Goal of the exercise:
Pick out the lines below with "Cases" and list them.

Dataset records
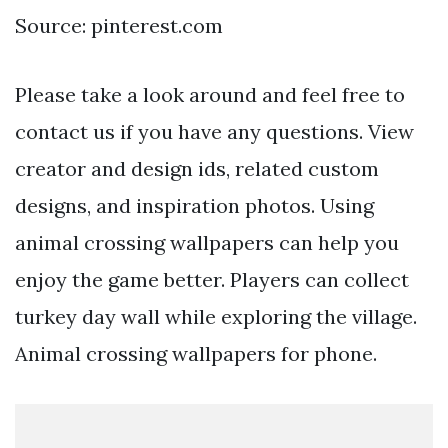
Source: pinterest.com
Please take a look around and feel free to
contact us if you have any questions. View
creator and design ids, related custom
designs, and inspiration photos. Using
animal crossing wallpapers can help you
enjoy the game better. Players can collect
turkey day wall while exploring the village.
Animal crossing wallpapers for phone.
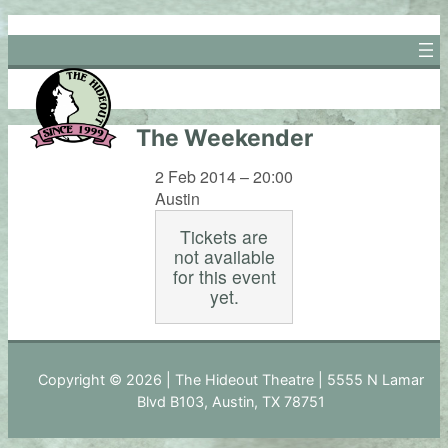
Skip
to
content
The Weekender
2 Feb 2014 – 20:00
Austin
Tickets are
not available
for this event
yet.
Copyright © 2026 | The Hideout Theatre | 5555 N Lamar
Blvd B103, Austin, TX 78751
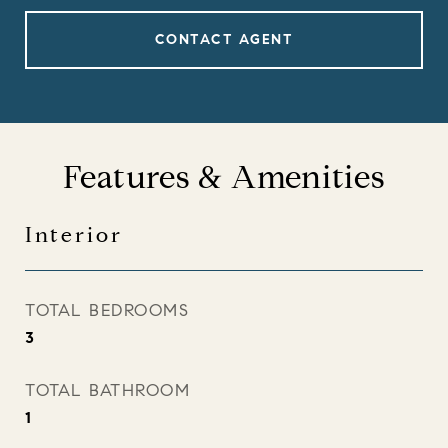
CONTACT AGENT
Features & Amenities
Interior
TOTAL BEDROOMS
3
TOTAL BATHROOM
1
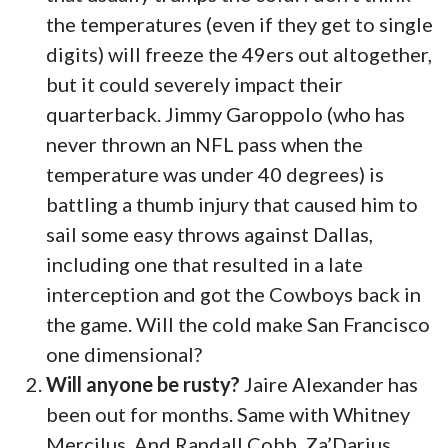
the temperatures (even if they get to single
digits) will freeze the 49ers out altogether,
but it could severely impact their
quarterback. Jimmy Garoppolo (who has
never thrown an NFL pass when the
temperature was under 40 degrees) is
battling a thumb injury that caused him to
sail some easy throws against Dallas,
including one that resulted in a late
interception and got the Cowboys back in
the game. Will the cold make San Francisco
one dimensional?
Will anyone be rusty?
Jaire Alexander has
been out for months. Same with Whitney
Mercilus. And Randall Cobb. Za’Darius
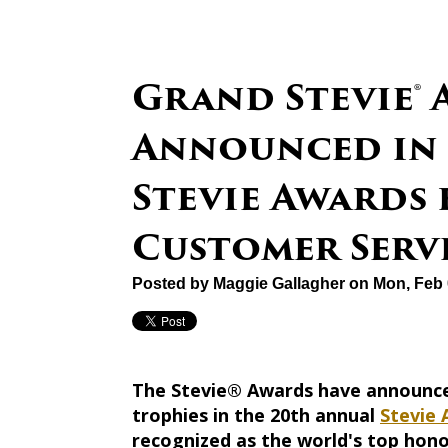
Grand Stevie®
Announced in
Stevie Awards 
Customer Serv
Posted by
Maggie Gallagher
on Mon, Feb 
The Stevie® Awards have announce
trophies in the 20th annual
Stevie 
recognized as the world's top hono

---

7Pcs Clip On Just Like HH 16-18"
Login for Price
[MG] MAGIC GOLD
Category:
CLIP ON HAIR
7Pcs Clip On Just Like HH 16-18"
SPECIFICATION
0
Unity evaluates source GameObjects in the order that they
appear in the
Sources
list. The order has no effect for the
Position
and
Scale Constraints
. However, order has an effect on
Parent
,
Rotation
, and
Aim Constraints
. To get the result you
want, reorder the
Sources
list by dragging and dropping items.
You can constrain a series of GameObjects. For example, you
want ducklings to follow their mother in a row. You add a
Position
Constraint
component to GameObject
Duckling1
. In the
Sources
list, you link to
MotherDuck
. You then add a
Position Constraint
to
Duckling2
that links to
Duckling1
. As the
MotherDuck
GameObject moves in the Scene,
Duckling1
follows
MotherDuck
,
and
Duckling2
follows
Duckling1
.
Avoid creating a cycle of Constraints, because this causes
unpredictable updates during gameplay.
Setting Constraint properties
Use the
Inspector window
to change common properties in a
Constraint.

==

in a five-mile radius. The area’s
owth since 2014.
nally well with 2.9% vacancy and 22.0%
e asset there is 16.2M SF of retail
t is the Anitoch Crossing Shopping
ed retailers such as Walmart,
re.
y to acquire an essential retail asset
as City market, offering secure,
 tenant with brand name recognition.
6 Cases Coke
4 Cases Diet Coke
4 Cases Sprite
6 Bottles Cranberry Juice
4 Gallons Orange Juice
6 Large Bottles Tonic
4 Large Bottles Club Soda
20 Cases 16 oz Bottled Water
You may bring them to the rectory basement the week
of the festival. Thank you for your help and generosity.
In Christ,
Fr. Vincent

Answer area:
6 Cases Coke
4 Cases Diet Coke
4 Cases Sprite
20 Cases 16 oz Bottled Water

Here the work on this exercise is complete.